I'm not much of a Ruby person either, but as I noted on the other comment this seems to work for the algorithm described.
s = "mississippi"
s.split('').sort.join.gsub(/(.)\1{2,}/) { |s| s.length.to_s + s[0,1] }
Of course, you'll want to make sure the word is lowercase, doesn't contain numbers, etc.
As requested, I'll try to explain the code. Please forgive me if I don't get all of the Ruby or reg ex terminology correct, but here goes.
I think the split/sort/join part is pretty straightforward. The interesting part for me starts at the call to gsub. This will replace a substring that matches the regular expression with the return value from the block that follows it. The reg ex finds any character and creates a backreference. That's the "(.)" part. Then, we continue the matching process using the backreference "\1" that evaluates to whatever character was found by the first part of the match.
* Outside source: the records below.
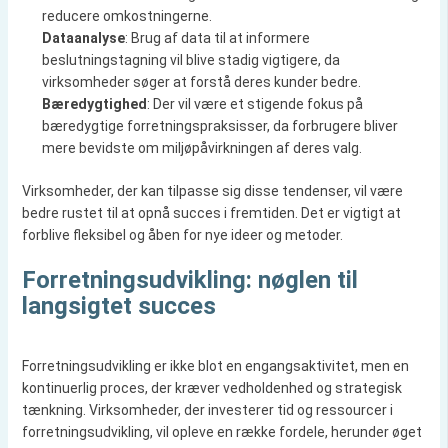
reducere omkostningerne.
Dataanalyse
: Brug af data til at informere
beslutningstagning vil blive stadig vigtigere, da
virksomheder søger at forstå deres kunder bedre.
Bæredygtighed
: Der vil være et stigende fokus på
bæredygtige forretningspraksisser, da forbrugere bliver
mere bevidste om miljøpåvirkningen af deres valg.
Virksomheder, der kan tilpasse sig disse tendenser, vil være
bedre rustet til at opnå succes i fremtiden. Det er vigtigt at
forblive fleksibel og åben for nye ideer og metoder.
Forretningsudvikling: nøglen til
langsigtet succes
Forretningsudvikling er ikke blot en engangsaktivitet, men en
kontinuerlig proces, der kræver vedholdenhed og strategisk
tænkning. Virksomheder, der investerer tid og ressourcer i
forretningsudvikling, vil opleve en række fordele, herunder øget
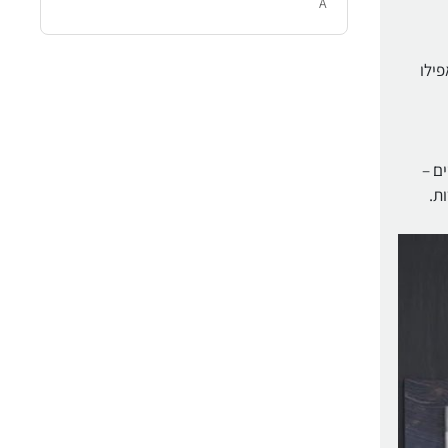
A
 אפילו
מקדים –
ת.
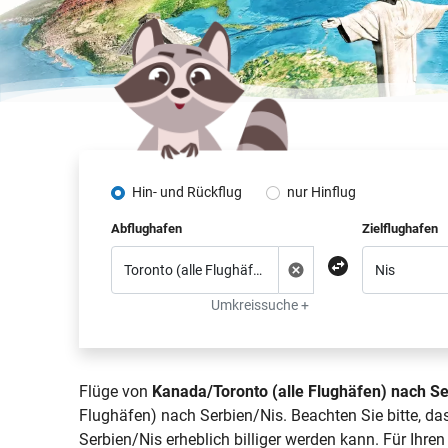
Hin- und Rückflug
nur Hinflug
Abflughafen
Zielflughafen
Umkreissuche +
Flüge von
Kanada/Toronto (alle Flughäfen) nach Se
Flughäfen) nach Serbien/Nis. Beachten Sie bitte, d
Serbien/Nis erheblich billiger werden kann. Für Ihre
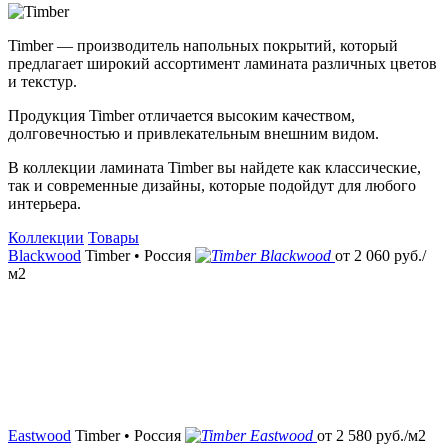
Timber — производитель напольных покрытий, который
предлагает широкий ассортимент ламината различных цветов
и текстур.
Продукция Timber отличается высоким качеством,
долговечностью и привлекательным внешним видом.
В коллекции ламината Timber вы найдете как классические,
так и современные дизайны, которые подойдут для любого
интерьера.
Коллекции
Товары
Blackwood
Timber • Россия
от
2 060
руб./
м2
Eastwood
Timber • Россия
от
2 580
руб./м2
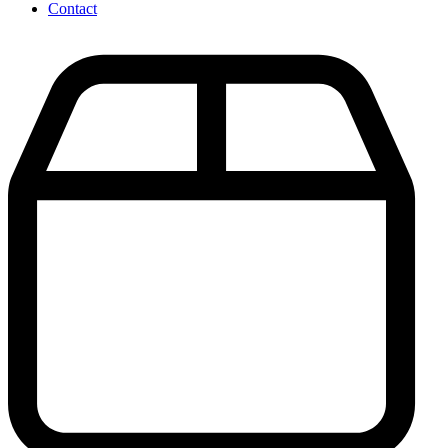
Contact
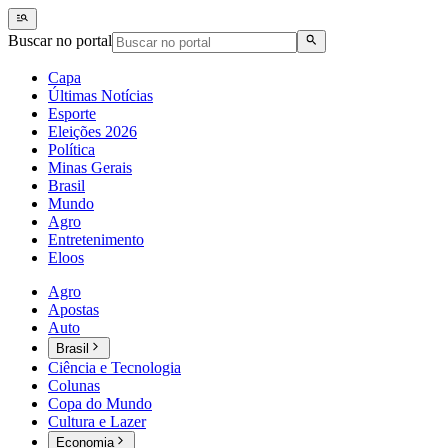
Buscar no portal
Capa
Últimas Notícias
Esporte
Eleições 2026
Política
Minas Gerais
Brasil
Mundo
Agro
Entretenimento
Eloos
Agro
Apostas
Auto
Brasil
Ciência e Tecnologia
Colunas
Copa do Mundo
Cultura e Lazer
Economia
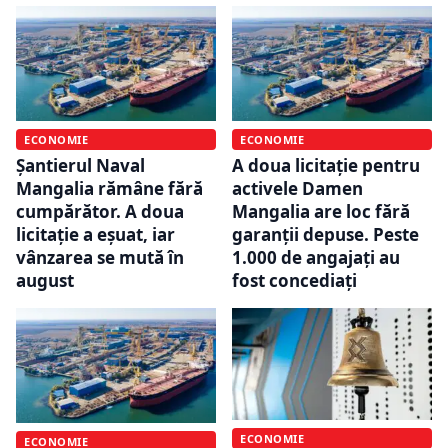
ECONOMIE
ECONOMIE
Șantierul Naval
A doua licitație pentru
Mangalia rămâne fără
activele Damen
cumpărător. A doua
Mangalia are loc fără
licitație a eșuat, iar
garanții depuse. Peste
vânzarea se mută în
1.000 de angajați au
august
fost concediați
ECONOMIE
ECONOMIE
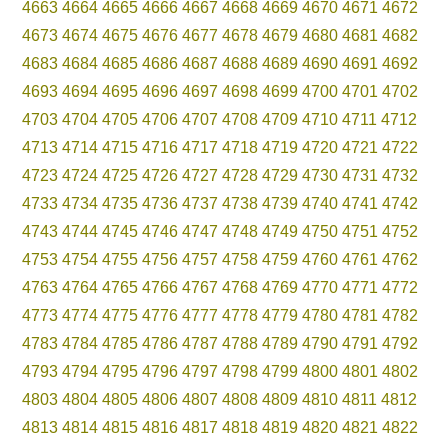
4663
4664
4665
4666
4667
4668
4669
4670
4671
4672
4673
4674
4675
4676
4677
4678
4679
4680
4681
4682
4683
4684
4685
4686
4687
4688
4689
4690
4691
4692
4693
4694
4695
4696
4697
4698
4699
4700
4701
4702
4703
4704
4705
4706
4707
4708
4709
4710
4711
4712
4713
4714
4715
4716
4717
4718
4719
4720
4721
4722
4723
4724
4725
4726
4727
4728
4729
4730
4731
4732
4733
4734
4735
4736
4737
4738
4739
4740
4741
4742
4743
4744
4745
4746
4747
4748
4749
4750
4751
4752
4753
4754
4755
4756
4757
4758
4759
4760
4761
4762
4763
4764
4765
4766
4767
4768
4769
4770
4771
4772
4773
4774
4775
4776
4777
4778
4779
4780
4781
4782
4783
4784
4785
4786
4787
4788
4789
4790
4791
4792
4793
4794
4795
4796
4797
4798
4799
4800
4801
4802
4803
4804
4805
4806
4807
4808
4809
4810
4811
4812
4813
4814
4815
4816
4817
4818
4819
4820
4821
4822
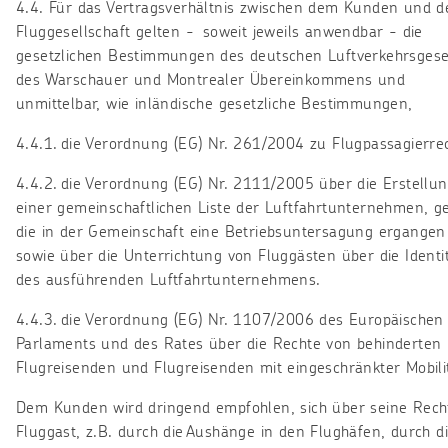
4.4. Für das Vertragsverhältnis zwischen dem Kunden und d
Fluggesellschaft gelten - soweit jeweils anwendbar - die
gesetzlichen Bestimmungen des deutschen Luftverkehrsgese
des Warschauer und Montrealer Übereinkommens und
unmittelbar, wie inländische gesetzliche Bestimmungen,
4.4.1. die Verordnung (EG) Nr. 261/2004 zu Flugpassagierre
4.4.2. die Verordnung (EG) Nr. 2111/2005 über die Erstellu
einer gemeinschaftlichen Liste der Luftfahrtunternehmen, g
die in der Gemeinschaft eine Betriebsuntersagung ergangen 
sowie über die Unterrichtung von Fluggästen über die Identi
des ausführenden Luftfahrtunternehmens.
4.4.3. die Verordnung (EG) Nr. 1107/2006 des Europäischen
Parlaments und des Rates über die Rechte von behinderten
Flugreisenden und Flugreisenden mit eingeschränkter Mobilit
Dem Kunden wird dringend empfohlen, sich über seine Rech
Fluggast, z.B. durch die Aushänge in den Flughäfen, durch d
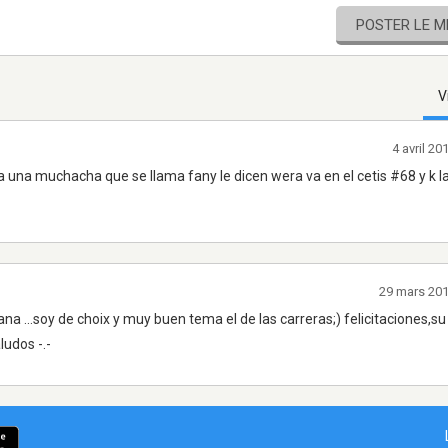
POSTER LE 
V
4 avril 2
a una muchacha que se llama fany le dicen wera va en el cetis #68 y k la
29 mars 20
a ...soy de choix y muy buen tema el de las carreras;) felicitaciones,
ludos -.-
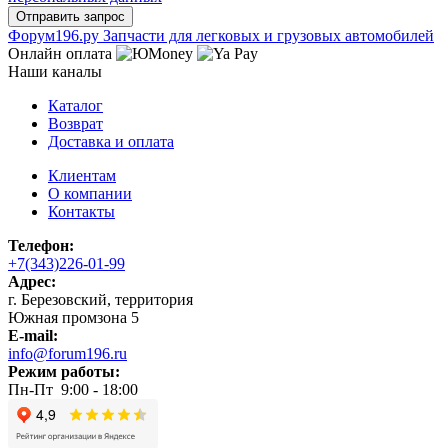
Ф
o
рум
196
.ру
Запчасти для легковых и грузовых автомобилей
Онлайн оплата
Наши каналы
Каталог
Возврат
Доставка и оплата
Клиентам
О компании
Контакты
Телефон:
+7(343)226-01-99
Адрес:
г. Березовский, территория
Южная промзона 5
E-mail:
info@forum196.ru
Режим работы:
Пн-Пт 9:00 - 18:00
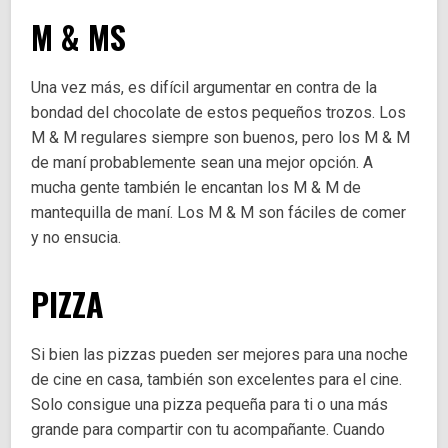
M & MS
Una vez más, es difícil argumentar en contra de la
bondad del chocolate de estos pequeños trozos. Los
M & M regulares siempre son buenos, pero los M & M
de maní probablemente sean una mejor opción. A
mucha gente también le encantan los M & M de
mantequilla de maní. Los M & M son fáciles de comer
y no ensucia.
PIZZA
Si bien las pizzas pueden ser mejores para una noche
de cine en casa, también son excelentes para el cine.
Solo consigue una pizza pequeña para ti o una más
grande para compartir con tu acompañante. Cuando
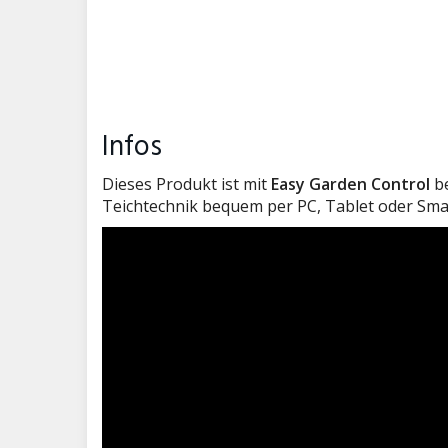
Liter pro Stunde max.
Einbauhöhe über Wasserniveau (cm)
Art der Nutzung
Sonstiges
Infos
Dieses Produkt ist mit
Easy Garden Control
be
Teichtechnik bequem per PC, Tablet oder Sm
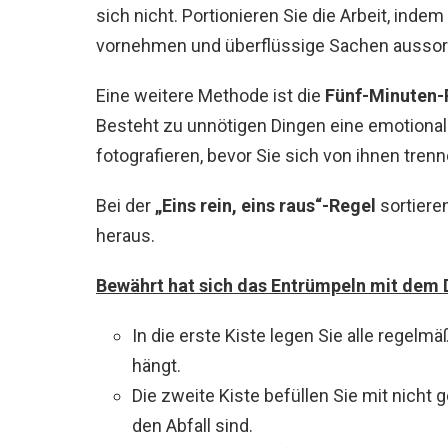
sich nicht. Portionieren Sie die Arbeit, inde
vornehmen und überflüssige Sachen aussort
Eine weitere Methode ist die
Fünf-Minuten-
Besteht zu unnötigen Dingen eine emotiona
fotografieren, bevor Sie sich von ihnen trenn
Bei der
„Eins rein, eins raus“-Regel
sortieren
heraus.
Bewährt hat sich das Entrümpeln mit dem 
In die erste Kiste legen Sie alle regelm
hängt.
Die zweite Kiste befüllen Sie mit nicht
den Abfall sind.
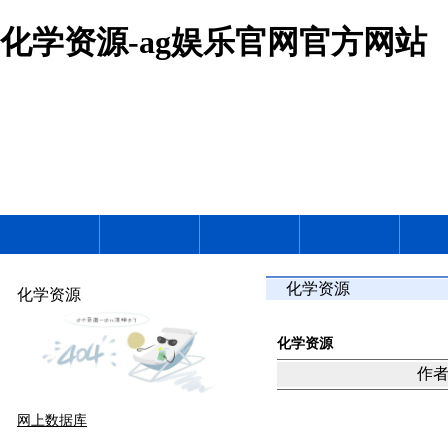
化学资源-ag娱乐官网官方网站
化学资源
化学资源
化学资源
作者：
网上数据库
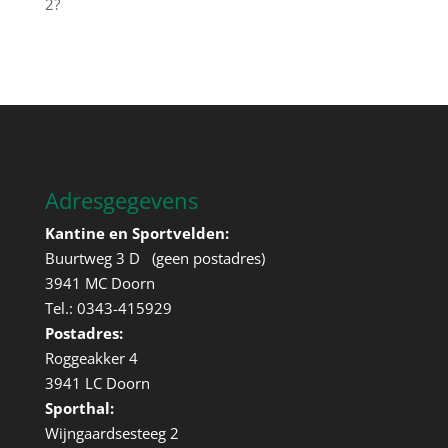
2?
Adresgegevens
Kantine en Sportvelden:
Buurtweg 3 D (geen postadres)
3941 MC Doorn
Tel.: 0343-415929
Postadres:
Roggeakker 4
3941 LC Doorn
Sporthal:
Wijngaardsesteeg 2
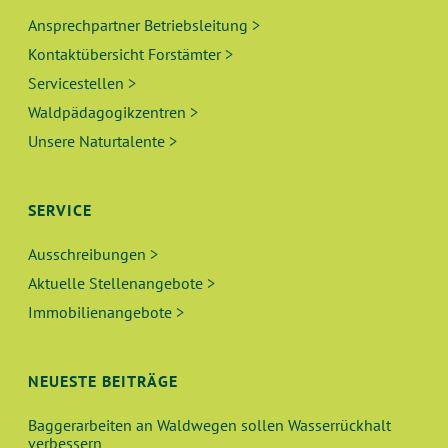
Ansprechpartner Betriebsleitung >
Kontaktübersicht Forstämter >
Servicestellen >
Waldpädagogikzentren >
Unsere Naturtalente >
SERVICE
Ausschreibungen >
Aktuelle Stellenangebote >
Immobilienangebote >
NEUESTE BEITRÄGE
Baggerarbeiten an Waldwegen sollen Wasserrückhalt
verbessern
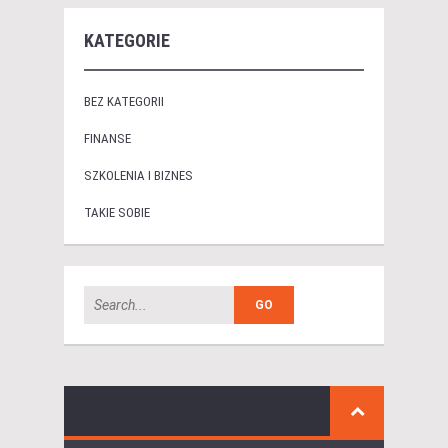
KATEGORIE
BEZ KATEGORII
FINANSE
SZKOLENIA I BIZNES
TAKIE SOBIE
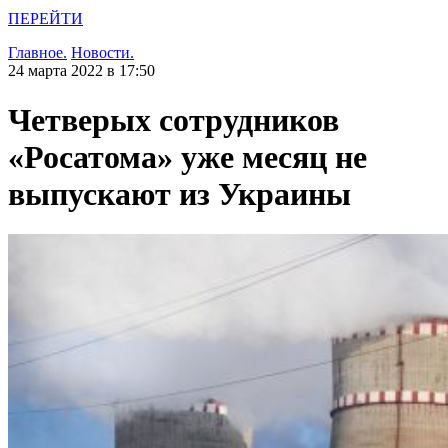
ПЕРЕЙТИ
Главное.
Новости.
24 марта 2022 в 17:50
Четверых сотрудников
«Росатома» уже месяц не
выпускают из Украины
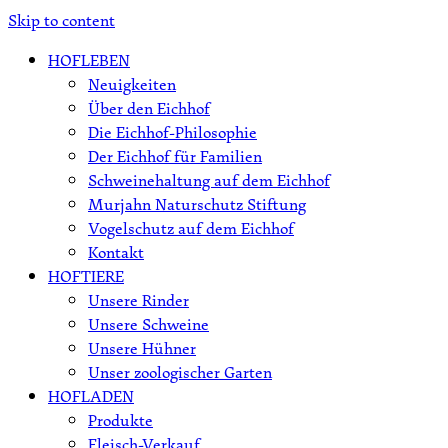
Skip to content
HOFLEBEN
Neuigkeiten
Über den Eichhof
Die Eichhof-Philosophie
Der Eichhof für Familien
Schweinehaltung auf dem Eichhof
Murjahn Naturschutz Stiftung
Vogelschutz auf dem Eichhof
Kontakt
HOFTIERE
Unsere Rinder
Unsere Schweine
Unsere Hühner
Unser zoologischer Garten
HOFLADEN
Produkte
Fleisch-Verkauf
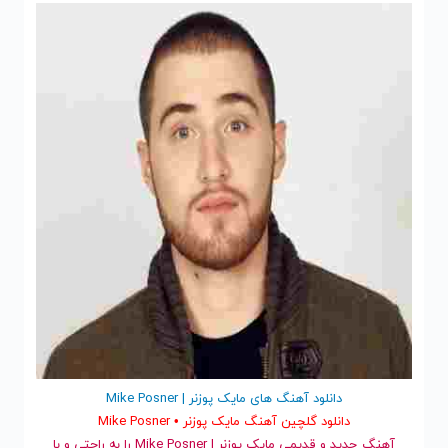
دانلود آهنگ های مایک پوزنر | Mike Posner
دانلود گلچین آهنگ مایک پوزنر • Mike Posner
آهنگ جدید
و قدیمی مایک پوزنر | Mike Posner را به راحتی و با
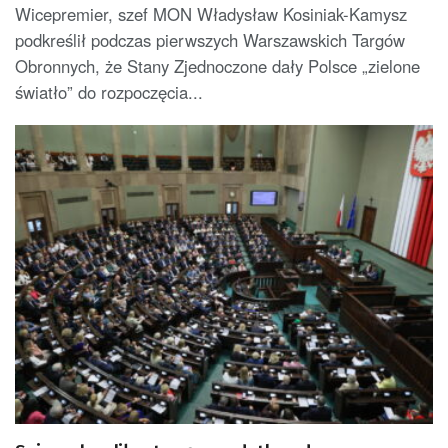
Wicepremier, szef MON Władysław Kosiniak-Kamysz
podkreślił podczas pierwszych Warszawskich Targów
Obronnych, że Stany Zjednoczone dały Polsce „zielone
światło” do rozpoczęcia...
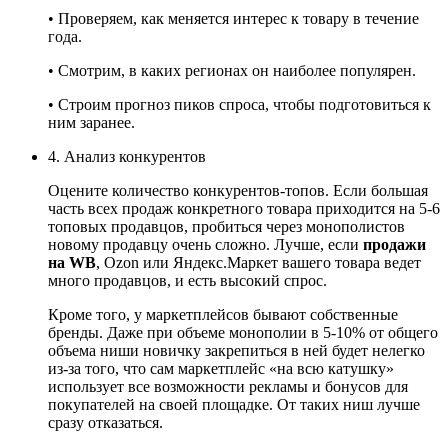
• Проверяем, как меняется интерес к товару в течение
года.
• Смотрим, в каких регионах он наиболее популярен.
• Строим прогноз пиков спроса, чтобы подготовиться к
ним заранее.
4. Анализ конкурентов
Оцените количество конкурентов-топов. Если большая
часть всех продаж конкретного товара приходится на 5-6
топовых продавцов, пробиться через монополистов
новому продавцу очень сложно. Лучше, если
продажи
на WB
, Ozon или Яндекс.Маркет вашего товара ведет
много продавцов, и есть высокий спрос.
Кроме того, у маркетплейсов бывают собственные
бренды. Даже при объеме монополии в 5-10% от общего
объема ниши новичку закрепиться в ней будет нелегко
из-за того, что сам маркетплейс «на всю катушку»
использует все возможности рекламы и бонусов для
покупателей на своей площадке. От таких ниш лучше
сразу отказаться.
We want that character to be found a minimum of two more times for a total minimum number of occurrences of three. This is done using the quantifier "{2,}".
If a match is found, the matching substring is then passed to the next block of code as an argument thanks to the "|s|" part. Finally, we use the string equivalent of the matching substring's length and append to it whatever character makes up that substring (they should all be the same) and return the concatenated value. The returned value replaces the original matching substring. The whole process continues until nothing is left to match since it's a global substitution on the original string.
I apologize if that's confusing. As is often the case, it's easier for me to visualize the solution than to explain it clearly.
I don't see an elegant solution. You could use the split message to get the characters into an array, but then once you've sorted the list I don't see a nice linear-time concatenate primitive to get back to a string. I'm surprised.
Incidentally, run-length encoding is almost certainly a waste of time. I'd have to see some very impressive measurements before I'd think it worth considering. If you avoid run-length encoding, you can anagrammatize any string, not just a string of letters. And if you know you have only letters and are trying to save space, you can pack them 5 bits to a letter.
---Irma Vep
EDIT: the other poster found join which I missed. Nice.